Could you write the entries out again, exactly as they are?

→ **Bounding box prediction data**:
----------

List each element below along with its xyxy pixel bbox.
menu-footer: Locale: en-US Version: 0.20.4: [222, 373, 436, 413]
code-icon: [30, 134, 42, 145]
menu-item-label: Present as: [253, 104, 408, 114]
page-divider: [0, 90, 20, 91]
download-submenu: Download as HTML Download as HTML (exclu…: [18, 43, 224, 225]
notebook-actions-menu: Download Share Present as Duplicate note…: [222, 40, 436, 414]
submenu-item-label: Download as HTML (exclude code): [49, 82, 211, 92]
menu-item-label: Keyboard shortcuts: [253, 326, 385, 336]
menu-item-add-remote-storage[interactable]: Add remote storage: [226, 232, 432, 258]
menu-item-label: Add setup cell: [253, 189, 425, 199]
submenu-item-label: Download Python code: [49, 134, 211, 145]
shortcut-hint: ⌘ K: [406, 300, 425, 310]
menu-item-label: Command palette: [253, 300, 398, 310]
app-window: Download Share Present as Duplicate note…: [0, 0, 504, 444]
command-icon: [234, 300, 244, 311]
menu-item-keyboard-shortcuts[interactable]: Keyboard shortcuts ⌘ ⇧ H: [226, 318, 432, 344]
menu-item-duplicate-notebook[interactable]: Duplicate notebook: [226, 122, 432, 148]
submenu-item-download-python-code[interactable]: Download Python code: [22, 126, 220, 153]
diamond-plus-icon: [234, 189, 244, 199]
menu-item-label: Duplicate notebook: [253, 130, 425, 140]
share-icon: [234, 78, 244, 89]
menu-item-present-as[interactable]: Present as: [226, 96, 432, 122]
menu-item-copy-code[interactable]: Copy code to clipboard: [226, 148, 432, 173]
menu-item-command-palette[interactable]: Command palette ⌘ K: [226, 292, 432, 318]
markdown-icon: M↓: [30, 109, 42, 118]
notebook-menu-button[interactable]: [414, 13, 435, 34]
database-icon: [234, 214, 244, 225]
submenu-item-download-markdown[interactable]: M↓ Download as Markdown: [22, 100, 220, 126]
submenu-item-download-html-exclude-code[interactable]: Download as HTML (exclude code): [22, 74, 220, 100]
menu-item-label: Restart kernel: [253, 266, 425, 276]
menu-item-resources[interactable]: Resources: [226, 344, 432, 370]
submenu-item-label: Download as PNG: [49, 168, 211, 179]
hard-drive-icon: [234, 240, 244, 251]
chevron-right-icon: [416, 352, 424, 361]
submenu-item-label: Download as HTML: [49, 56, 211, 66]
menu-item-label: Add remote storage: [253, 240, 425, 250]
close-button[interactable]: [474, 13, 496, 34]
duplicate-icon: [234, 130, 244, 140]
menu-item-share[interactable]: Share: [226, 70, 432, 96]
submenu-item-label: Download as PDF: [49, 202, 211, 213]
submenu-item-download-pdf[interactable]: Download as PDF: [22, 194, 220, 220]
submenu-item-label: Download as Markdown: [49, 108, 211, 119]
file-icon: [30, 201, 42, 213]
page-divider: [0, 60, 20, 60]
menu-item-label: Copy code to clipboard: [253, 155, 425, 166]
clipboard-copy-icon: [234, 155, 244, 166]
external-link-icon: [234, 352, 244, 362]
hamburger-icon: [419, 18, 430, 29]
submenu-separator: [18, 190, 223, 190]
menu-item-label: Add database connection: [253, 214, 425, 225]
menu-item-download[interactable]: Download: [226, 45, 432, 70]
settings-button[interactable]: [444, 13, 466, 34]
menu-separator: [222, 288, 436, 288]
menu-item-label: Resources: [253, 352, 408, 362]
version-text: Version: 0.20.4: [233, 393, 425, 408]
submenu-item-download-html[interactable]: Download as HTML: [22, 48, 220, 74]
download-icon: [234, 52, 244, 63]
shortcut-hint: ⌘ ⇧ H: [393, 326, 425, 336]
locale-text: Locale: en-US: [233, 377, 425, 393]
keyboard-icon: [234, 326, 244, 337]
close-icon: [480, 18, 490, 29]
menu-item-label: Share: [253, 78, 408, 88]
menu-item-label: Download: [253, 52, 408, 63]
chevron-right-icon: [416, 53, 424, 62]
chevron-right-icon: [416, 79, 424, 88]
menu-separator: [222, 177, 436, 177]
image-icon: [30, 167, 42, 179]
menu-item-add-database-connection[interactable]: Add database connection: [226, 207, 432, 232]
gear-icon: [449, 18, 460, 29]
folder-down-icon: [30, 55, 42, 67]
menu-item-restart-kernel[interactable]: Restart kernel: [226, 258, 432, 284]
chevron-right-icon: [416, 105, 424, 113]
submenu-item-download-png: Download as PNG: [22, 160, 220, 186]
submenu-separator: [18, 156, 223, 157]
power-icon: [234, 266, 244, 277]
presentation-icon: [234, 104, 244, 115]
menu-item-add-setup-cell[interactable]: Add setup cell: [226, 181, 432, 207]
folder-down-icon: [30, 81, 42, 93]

----------

→ **Answer space**:
List each element below along with its xyxy pixel bbox.
menu-footer: Locale: en-US Version: 0.20.4: [222, 373, 436, 413]
code-icon: [30, 134, 42, 145]
menu-item-label: Present as: [253, 104, 408, 114]
page-divider: [0, 90, 20, 91]
download-submenu: Download as HTML Download as HTML (exclu…: [18, 43, 224, 225]
notebook-actions-menu: Download Share Present as Duplicate note…: [222, 40, 436, 414]
submenu-item-label: Download as HTML (exclude code): [49, 82, 211, 92]
menu-item-label: Keyboard shortcuts: [253, 326, 385, 336]
menu-item-add-remote-storage[interactable]: Add remote storage: [226, 232, 432, 258]
menu-item-label: Add setup cell: [253, 189, 425, 199]
submenu-item-label: Download Python code: [49, 134, 211, 145]
shortcut-hint: ⌘ K: [406, 300, 425, 310]
menu-item-label: Command palette: [253, 300, 398, 310]
app-window: Download Share Present as Duplicate note…: [0, 0, 504, 444]
command-icon: [234, 300, 244, 311]
menu-item-keyboard-shortcuts[interactable]: Keyboard shortcuts ⌘ ⇧ H: [226, 318, 432, 344]
menu-item-duplicate-notebook[interactable]: Duplicate notebook: [226, 122, 432, 148]
submenu-item-download-python-code[interactable]: Download Python code: [22, 126, 220, 153]
diamond-plus-icon: [234, 189, 244, 199]
menu-item-label: Duplicate notebook: [253, 130, 425, 140]
share-icon: [234, 78, 244, 89]
menu-item-present-as[interactable]: Present as: [226, 96, 432, 122]
menu-item-copy-code[interactable]: Copy code to clipboard: [226, 148, 432, 173]
menu-item-command-palette[interactable]: Command palette ⌘ K: [226, 292, 432, 318]
markdown-icon: M↓: [30, 109, 42, 118]
notebook-menu-button[interactable]: [414, 13, 435, 34]
database-icon: [234, 214, 244, 225]
submenu-item-download-markdown[interactable]: M↓ Download as Markdown: [22, 100, 220, 126]
submenu-item-download-html-exclude-code[interactable]: Download as HTML (exclude code): [22, 74, 220, 100]
menu-item-label: Restart kernel: [253, 266, 425, 276]
menu-item-resources[interactable]: Resources: [226, 344, 432, 370]
submenu-item-label: Download as PNG: [49, 168, 211, 179]
hard-drive-icon: [234, 240, 244, 251]
chevron-right-icon: [416, 352, 424, 361]
submenu-item-label: Download as HTML: [49, 56, 211, 66]
menu-item-label: Add remote storage: [253, 240, 425, 250]
close-button[interactable]: [474, 13, 496, 34]
duplicate-icon: [234, 130, 244, 140]
menu-item-share[interactable]: Share: [226, 70, 432, 96]
submenu-item-label: Download as PDF: [49, 202, 211, 213]
submenu-item-download-pdf[interactable]: Download as PDF: [22, 194, 220, 220]
submenu-item-label: Download as Markdown: [49, 108, 211, 119]
file-icon: [30, 201, 42, 213]
page-divider: [0, 60, 20, 60]
menu-item-label: Copy code to clipboard: [253, 155, 425, 166]
clipboard-copy-icon: [234, 155, 244, 166]
external-link-icon: [234, 352, 244, 362]
hamburger-icon: [419, 18, 430, 29]
submenu-separator: [18, 190, 223, 190]
menu-item-label: Add database connection: [253, 214, 425, 225]
menu-item-download[interactable]: Download: [226, 45, 432, 70]
settings-button[interactable]: [444, 13, 466, 34]
menu-separator: [222, 288, 436, 288]
menu-item-label: Resources: [253, 352, 408, 362]
version-text: Version: 0.20.4: [233, 393, 425, 408]
submenu-item-download-html[interactable]: Download as HTML: [22, 48, 220, 74]
download-icon: [234, 52, 244, 63]
shortcut-hint: ⌘ ⇧ H: [393, 326, 425, 336]
locale-text: Locale: en-US: [233, 377, 425, 393]
keyboard-icon: [234, 326, 244, 337]
close-icon: [480, 18, 490, 29]
menu-item-label: Share: [253, 78, 408, 88]
menu-item-label: Download: [253, 52, 408, 63]
chevron-right-icon: [416, 53, 424, 62]
chevron-right-icon: [416, 79, 424, 88]
menu-separator: [222, 177, 436, 177]
image-icon: [30, 167, 42, 179]
menu-item-add-database-connection[interactable]: Add database connection: [226, 207, 432, 232]
gear-icon: [449, 18, 460, 29]
folder-down-icon: [30, 55, 42, 67]
menu-item-restart-kernel[interactable]: Restart kernel: [226, 258, 432, 284]
chevron-right-icon: [416, 105, 424, 113]
submenu-item-download-png: Download as PNG: [22, 160, 220, 186]
submenu-separator: [18, 156, 223, 157]
power-icon: [234, 266, 244, 277]
presentation-icon: [234, 104, 244, 115]
menu-item-add-setup-cell[interactable]: Add setup cell: [226, 181, 432, 207]
folder-down-icon: [30, 81, 42, 93]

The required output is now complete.